HW1 Stats 366 - Stats 166¶
Note
Due by 11am, April 13th, 2012 (timestamp used as proof).
Send a complete pdf file to ahead@stanford.edu
Reading and revision¶
- Review slides from this week.
- What are ten words you looked up on wikipedia for clarification?
Do the Lab, make sure to provide a copy of your R commands and the output. Provide comments for both the functions you used and the input. If you can use Sweave, it is highly recommended, in any case, even if you use word, please hand in a pdf file.
Note
Here is a simple example of good comments
GCcontent <- function(myseq)
{ #####A function to compute GC content of the input sequence myseq
mytable <- count(myseq, 1) # make a table with the count of As, Cs, Ts, and Gs
mylength <- length(myseq) # find the length of the whole sequence
myCs <- mytable[[2]] # number of Cs in the sequence
myGs <- mytable[[3]] # number of Gs in the sequence
myCG <- (myCs + myGs)/mylength
return(myCG)
}
About Sweave (for the hardcore programmers who like latex only)¶
Some links to Sweave documentation:
- http://users.stat.umn.edu/~geyer/Sweave/
- Sweave with Rstudio - http://www.math.montana.edu/~jimrc/classes/Rseminar/SweaveIntro.html
- You prefer videos, here’s a 25 minute presentation of R and Sweave http://www.youtube.com/watch?v=jhj_97SNl7Y
LAB component¶
- Look up on the NCBI nucleotide page the genome of Mycobacterium tuberculosis (reference strain H37Rv). Explain the term fasta.
- Using either seqinr or geneR do not download the full genome of Mycobacterium tuberculosis H37Rv (this is large), but just the first contig (positions 1-341957).
- What is the length of the full genome of Mycobacterium tuberculosis H37Rv accession number AL123456 ?
- What are the last 12 nucleotides of the genome?
- From within R write a fasta file called mycontig1.fasta with the first 341957 base pairs.
- Check that you can read in the file with the read.fasta function.
- What is the GC content of the first 341957 base pairs?
- How many CG digrams are there?
- Is this close to the expected number under an independence model? (ie supposing that the occurrence of a G following a C is independent)
- Do a chisquare test to see if the difference is significant.

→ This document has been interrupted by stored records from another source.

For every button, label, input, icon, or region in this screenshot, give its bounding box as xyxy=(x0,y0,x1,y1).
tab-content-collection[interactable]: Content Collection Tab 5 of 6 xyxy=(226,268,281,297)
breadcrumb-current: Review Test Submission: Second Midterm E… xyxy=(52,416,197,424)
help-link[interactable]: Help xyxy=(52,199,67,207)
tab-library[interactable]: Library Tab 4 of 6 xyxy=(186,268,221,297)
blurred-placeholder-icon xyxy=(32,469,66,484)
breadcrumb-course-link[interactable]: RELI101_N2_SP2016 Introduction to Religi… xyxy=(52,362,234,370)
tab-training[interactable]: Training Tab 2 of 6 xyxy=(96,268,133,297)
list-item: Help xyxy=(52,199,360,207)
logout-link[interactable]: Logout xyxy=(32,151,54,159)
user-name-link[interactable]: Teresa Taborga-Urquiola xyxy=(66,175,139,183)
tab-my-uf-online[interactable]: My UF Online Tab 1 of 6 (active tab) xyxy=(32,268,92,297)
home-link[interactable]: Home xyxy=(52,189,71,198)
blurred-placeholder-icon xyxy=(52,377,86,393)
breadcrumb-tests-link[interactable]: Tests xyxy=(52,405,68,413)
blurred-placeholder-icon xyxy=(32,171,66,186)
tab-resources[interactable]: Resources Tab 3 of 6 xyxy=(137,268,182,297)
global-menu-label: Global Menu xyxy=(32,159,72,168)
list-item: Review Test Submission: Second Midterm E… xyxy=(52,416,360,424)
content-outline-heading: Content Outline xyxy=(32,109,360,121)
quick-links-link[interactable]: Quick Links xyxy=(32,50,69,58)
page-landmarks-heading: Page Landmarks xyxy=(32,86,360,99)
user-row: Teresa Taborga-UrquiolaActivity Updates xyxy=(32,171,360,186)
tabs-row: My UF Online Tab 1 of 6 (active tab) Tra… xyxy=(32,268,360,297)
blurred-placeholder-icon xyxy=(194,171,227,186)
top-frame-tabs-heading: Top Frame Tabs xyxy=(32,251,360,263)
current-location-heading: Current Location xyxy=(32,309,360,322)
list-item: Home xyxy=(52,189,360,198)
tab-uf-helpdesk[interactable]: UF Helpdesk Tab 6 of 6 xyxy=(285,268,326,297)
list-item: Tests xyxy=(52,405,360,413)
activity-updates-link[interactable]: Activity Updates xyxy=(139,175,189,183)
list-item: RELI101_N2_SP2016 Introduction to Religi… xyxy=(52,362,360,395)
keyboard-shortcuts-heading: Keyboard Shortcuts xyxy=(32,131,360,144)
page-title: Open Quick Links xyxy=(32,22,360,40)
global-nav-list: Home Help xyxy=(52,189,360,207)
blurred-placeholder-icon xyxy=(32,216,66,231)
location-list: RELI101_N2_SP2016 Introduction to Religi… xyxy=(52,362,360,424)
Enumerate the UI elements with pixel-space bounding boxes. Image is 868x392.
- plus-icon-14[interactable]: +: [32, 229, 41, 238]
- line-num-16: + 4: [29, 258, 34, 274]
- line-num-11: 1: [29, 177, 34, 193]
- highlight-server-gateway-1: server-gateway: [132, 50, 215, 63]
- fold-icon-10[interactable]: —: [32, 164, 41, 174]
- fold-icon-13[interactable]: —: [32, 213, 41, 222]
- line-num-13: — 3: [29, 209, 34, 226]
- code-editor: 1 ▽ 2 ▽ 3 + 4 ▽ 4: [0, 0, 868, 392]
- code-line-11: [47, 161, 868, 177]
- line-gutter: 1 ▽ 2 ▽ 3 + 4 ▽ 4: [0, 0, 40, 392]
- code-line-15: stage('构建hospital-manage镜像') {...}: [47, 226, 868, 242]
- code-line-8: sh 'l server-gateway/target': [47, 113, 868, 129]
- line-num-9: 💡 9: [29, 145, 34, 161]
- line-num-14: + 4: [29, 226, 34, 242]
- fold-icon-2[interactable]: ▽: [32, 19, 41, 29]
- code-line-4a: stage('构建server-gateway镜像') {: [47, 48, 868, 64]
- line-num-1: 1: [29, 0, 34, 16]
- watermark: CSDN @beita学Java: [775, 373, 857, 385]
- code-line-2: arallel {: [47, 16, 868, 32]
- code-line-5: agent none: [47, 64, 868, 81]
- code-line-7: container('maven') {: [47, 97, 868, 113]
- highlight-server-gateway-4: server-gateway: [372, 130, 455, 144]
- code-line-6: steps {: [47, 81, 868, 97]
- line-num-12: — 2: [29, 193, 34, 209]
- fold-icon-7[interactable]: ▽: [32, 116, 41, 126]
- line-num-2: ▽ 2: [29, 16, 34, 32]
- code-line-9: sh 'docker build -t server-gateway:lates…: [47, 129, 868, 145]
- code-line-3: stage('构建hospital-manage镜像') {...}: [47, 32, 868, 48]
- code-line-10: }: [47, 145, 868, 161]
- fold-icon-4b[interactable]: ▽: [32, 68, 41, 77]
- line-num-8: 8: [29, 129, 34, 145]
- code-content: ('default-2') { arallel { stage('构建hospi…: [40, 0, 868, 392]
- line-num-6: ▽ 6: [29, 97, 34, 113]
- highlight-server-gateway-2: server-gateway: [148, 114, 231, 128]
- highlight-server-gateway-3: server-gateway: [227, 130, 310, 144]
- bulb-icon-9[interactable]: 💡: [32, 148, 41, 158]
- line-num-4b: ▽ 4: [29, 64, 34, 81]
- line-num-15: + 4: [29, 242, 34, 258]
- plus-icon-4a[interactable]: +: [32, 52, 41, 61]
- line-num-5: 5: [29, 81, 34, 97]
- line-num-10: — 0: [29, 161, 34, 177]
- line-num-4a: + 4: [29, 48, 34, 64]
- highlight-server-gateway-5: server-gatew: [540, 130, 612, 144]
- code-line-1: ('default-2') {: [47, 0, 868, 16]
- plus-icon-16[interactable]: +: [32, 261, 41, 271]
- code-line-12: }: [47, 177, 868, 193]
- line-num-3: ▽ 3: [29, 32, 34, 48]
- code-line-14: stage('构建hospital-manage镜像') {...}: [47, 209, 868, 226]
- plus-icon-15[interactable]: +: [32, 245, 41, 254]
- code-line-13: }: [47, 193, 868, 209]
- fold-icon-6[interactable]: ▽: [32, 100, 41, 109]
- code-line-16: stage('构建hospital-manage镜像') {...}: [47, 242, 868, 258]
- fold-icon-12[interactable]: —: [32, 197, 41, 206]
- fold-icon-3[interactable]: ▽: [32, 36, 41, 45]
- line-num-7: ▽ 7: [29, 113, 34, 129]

- Follow the instructions in chapter 2 of the little book of r to make a plot of GC content of a moving window of width 500 along the first contig (positions 1-341957).
- Download the genome with NCBI reference: NC_016893.1, call this seqyale.
- Put the frequencies (counts/total) of a,c,g,t in a vector of length 4 called pest.
- Simulate a new sequence of the same length as seqyale called simuseq by drawing independently from a multinomial distribution with probabilities \((p_a, p_t, p_c, p_g)=\) pest. (do not use a loop)
- Make a comparative plot of the frequencies of AT digrams in the simulated data simuseq and the seqyale data along the genome.